Te oí bramar en desiertos donde lo más fácil era derramar la fe pero vos me alentaste a seguir en mis pies
Ahora lo sé: yo escuchaba en tus aullidos ecos de antiguas marcas, confesiones entre amigos, promesas de arrieros, memorias de huellas, caminantes y profetas que recirculaban en mi ser y me empujaban, me insistían, me levantaban cuando quería caerme
Entonces elevaba mi rostro y sabía que entre mí cuerpo y el volcán, entre mí piel y la sal infinita, estabas vos, estabas ahí para que no caiga: vos me llevabas en tus alas, aguijoneabas mi alma, la templabas con tu arreciar, calentabas mis manos, encendías mi ardor por aprender de vos, por caminarte, por no rendirme
Un día, en otro desierto donde también la fe podía escaparse y dejarme solo, tan solo que podía perderme y no volver a encontrarme jamás, ese día, entendí el porqué de tu presencia generosa, de tu amistad sin condiciones, de tu lealtad sin fisuras: tu ímpetu es como la fe.

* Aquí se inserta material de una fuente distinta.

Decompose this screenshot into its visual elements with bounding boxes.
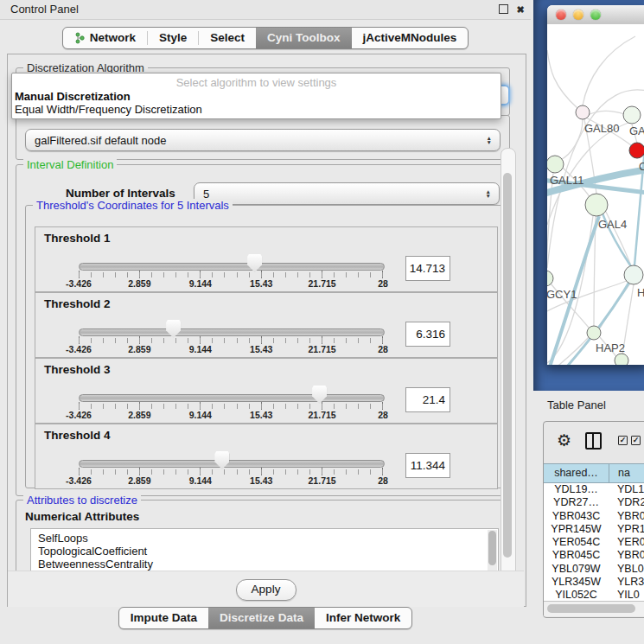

Son invisibles pero son colosales. Son invisibles pero tienen mucha fuerza. Son invisibles pero nada puede detenerlos. Por eso, no hay ausencia que no pueda enfrentarse. Por eso, no hay desierto que no pueda atravesarse. La fe nace del viento y el viento fertiliza la fe. Ahora, más que nunca, lo anhelo, lo siento, lo sé.